From the entries that follow, copy each line in which "programs" appears.

# # #

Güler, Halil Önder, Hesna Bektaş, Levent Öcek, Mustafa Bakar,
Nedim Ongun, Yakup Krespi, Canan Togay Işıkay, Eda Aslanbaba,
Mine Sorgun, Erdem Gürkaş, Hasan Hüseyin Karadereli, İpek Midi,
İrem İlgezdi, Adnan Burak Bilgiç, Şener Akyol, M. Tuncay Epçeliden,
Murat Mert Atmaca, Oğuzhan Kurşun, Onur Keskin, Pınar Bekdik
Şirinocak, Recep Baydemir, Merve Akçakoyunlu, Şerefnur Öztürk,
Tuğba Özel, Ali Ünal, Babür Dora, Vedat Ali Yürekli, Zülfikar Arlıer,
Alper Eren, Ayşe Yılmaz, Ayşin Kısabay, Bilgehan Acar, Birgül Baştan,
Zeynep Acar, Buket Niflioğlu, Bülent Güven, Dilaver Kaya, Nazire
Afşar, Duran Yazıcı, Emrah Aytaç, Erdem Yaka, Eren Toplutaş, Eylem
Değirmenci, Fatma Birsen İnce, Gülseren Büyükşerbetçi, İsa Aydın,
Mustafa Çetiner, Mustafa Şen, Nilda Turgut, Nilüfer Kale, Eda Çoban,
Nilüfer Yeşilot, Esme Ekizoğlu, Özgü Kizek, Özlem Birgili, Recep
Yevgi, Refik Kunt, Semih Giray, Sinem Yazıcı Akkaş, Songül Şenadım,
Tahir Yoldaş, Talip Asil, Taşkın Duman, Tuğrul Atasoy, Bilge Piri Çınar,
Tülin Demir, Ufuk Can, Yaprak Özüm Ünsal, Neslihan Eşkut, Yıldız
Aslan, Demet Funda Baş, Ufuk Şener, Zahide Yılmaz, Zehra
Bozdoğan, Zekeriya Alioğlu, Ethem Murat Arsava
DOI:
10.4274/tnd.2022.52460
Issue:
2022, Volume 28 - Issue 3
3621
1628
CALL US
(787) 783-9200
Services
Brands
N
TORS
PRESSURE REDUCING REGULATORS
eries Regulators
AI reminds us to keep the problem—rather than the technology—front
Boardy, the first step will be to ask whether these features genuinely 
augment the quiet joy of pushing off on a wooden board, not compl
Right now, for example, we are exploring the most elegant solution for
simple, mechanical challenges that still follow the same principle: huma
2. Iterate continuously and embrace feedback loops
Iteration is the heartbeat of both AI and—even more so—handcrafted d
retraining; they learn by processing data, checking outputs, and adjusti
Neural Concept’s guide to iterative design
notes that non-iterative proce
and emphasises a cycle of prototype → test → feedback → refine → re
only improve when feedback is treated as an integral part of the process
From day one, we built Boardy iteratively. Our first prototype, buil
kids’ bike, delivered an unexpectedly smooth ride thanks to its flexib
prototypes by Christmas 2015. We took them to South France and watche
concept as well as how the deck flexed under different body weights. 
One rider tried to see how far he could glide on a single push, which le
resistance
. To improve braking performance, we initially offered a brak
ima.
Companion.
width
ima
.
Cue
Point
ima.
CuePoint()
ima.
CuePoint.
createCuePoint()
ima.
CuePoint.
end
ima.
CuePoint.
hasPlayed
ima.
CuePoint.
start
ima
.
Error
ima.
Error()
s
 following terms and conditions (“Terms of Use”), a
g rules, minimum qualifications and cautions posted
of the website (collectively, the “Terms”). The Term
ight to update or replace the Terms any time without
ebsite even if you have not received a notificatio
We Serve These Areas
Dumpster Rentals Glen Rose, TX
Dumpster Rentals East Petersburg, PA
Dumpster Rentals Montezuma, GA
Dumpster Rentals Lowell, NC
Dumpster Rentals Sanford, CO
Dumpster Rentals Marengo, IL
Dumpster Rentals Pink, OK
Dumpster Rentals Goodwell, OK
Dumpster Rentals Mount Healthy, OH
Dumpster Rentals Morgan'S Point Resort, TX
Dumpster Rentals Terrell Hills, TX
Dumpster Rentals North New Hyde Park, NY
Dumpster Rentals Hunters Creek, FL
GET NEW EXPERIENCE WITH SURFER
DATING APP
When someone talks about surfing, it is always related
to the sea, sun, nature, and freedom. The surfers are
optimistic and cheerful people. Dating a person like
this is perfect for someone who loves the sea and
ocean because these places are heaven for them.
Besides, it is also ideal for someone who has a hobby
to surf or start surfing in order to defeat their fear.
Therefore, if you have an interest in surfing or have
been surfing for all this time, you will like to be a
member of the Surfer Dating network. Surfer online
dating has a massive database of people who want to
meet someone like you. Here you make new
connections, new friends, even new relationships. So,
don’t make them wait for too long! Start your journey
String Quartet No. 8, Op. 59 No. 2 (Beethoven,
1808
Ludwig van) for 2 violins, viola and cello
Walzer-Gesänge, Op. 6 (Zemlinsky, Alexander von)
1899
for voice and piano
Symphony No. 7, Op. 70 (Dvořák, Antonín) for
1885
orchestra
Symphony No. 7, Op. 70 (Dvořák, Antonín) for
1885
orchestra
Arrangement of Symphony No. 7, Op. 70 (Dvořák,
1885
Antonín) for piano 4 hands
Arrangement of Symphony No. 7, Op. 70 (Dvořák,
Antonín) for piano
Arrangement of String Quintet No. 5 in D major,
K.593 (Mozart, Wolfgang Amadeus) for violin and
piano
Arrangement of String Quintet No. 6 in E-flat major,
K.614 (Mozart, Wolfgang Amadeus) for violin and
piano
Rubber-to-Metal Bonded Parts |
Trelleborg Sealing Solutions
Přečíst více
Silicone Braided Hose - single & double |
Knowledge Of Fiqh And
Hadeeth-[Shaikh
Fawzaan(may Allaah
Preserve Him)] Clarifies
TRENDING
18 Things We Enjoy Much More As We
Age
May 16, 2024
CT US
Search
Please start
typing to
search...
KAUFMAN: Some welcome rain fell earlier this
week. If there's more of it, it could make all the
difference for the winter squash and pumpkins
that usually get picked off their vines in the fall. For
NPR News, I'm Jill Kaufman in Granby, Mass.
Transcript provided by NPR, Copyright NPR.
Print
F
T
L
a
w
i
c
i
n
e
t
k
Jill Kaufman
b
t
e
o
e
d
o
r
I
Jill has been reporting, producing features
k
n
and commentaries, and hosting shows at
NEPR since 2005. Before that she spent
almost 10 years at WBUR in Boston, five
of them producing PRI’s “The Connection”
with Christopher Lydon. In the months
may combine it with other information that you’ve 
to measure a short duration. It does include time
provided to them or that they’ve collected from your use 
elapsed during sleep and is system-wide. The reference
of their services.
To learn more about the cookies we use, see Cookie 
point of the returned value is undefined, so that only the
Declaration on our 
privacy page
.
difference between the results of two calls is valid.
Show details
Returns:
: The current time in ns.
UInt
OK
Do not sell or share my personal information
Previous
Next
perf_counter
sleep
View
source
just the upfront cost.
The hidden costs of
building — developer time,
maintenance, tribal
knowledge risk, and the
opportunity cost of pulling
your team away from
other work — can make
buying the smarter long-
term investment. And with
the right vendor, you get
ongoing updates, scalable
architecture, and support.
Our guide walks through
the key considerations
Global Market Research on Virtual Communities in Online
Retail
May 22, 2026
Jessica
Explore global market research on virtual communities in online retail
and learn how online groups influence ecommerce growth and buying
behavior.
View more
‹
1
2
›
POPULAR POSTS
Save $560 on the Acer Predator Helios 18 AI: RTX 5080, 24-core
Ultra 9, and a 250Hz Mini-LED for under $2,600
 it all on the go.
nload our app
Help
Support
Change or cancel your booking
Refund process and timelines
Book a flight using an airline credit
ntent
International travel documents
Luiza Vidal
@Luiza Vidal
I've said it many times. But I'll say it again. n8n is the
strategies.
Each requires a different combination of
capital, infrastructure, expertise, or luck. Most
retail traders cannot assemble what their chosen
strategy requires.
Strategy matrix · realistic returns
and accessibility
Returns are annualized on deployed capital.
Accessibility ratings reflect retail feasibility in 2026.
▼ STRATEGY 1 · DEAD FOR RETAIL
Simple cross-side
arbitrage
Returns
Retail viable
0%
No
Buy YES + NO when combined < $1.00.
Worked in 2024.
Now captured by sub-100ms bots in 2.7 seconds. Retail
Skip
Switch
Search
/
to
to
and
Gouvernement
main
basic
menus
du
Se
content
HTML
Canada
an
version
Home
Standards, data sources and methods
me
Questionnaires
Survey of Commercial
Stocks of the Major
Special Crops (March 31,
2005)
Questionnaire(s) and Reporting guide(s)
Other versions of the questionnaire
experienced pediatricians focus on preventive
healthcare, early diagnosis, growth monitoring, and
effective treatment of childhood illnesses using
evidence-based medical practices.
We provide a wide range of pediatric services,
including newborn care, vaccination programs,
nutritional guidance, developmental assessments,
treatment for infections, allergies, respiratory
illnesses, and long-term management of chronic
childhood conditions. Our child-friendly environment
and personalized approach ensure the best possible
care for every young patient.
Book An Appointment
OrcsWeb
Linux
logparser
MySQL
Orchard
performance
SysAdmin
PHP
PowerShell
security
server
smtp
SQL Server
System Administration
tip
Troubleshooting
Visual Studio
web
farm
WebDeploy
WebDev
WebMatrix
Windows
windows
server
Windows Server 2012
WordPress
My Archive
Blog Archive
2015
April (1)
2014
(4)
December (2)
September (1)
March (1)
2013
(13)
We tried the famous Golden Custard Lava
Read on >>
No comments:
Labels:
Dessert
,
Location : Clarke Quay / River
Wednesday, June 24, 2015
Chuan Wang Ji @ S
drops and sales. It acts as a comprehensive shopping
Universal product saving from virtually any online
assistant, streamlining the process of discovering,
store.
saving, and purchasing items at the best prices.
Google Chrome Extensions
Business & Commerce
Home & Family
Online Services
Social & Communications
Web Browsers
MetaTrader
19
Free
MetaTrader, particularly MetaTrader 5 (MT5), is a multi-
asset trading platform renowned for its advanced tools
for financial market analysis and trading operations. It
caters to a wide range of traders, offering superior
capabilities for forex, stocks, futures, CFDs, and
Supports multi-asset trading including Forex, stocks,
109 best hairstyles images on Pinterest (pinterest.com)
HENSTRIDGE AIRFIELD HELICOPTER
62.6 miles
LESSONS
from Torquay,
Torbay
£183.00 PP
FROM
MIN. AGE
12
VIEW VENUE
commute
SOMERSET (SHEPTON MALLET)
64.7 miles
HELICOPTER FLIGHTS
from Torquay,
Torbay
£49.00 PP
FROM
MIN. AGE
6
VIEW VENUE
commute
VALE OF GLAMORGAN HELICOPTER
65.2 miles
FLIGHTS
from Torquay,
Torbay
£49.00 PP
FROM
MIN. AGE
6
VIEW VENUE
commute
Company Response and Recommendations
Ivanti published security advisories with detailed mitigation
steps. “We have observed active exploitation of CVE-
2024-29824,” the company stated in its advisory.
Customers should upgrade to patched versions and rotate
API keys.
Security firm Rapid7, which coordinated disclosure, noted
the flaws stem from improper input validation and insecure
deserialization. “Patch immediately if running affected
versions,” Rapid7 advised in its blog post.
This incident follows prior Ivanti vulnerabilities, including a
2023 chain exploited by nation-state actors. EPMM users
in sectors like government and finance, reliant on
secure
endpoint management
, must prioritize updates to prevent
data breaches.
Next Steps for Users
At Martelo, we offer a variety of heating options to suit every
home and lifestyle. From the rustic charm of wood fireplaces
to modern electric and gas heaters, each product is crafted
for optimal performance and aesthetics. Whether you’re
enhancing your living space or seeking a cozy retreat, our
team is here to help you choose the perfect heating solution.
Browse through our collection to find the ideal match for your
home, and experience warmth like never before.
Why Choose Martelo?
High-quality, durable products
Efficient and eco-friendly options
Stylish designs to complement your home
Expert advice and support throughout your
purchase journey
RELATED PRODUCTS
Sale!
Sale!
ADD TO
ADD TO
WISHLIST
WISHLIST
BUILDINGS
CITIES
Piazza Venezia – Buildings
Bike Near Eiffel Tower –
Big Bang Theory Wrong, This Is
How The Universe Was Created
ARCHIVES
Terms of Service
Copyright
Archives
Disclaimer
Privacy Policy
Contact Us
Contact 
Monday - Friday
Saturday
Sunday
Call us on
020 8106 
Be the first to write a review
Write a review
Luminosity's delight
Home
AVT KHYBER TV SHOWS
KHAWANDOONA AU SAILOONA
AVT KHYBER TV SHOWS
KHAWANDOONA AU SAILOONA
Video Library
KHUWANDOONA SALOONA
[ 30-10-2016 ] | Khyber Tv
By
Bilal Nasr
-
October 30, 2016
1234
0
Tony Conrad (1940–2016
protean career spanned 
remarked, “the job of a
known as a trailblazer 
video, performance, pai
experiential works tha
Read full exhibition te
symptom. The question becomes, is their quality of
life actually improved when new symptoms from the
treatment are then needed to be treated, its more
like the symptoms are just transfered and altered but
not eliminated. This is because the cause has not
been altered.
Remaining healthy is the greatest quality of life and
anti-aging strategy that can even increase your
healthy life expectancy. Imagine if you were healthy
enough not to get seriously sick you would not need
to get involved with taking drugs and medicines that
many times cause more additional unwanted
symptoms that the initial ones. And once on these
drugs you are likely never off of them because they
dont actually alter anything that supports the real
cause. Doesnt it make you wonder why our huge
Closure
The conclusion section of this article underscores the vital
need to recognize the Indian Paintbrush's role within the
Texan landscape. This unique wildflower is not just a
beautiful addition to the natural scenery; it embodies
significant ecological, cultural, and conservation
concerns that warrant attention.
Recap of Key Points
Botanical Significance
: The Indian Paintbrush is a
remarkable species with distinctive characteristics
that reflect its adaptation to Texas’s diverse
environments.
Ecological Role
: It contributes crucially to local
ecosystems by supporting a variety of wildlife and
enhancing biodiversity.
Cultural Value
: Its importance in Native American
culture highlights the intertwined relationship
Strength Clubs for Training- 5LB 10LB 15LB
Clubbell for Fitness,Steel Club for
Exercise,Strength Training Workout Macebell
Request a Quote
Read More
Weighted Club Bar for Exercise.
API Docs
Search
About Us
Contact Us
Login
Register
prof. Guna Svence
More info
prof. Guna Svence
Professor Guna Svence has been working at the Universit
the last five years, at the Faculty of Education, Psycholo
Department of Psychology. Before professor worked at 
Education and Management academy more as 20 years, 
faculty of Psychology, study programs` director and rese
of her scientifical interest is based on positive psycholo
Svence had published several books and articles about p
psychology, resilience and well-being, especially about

# # #

# RESPONSE TO THIS EXERCISE
including newborn care, vaccination programs,
faculty of Psychology, study programs` director and rese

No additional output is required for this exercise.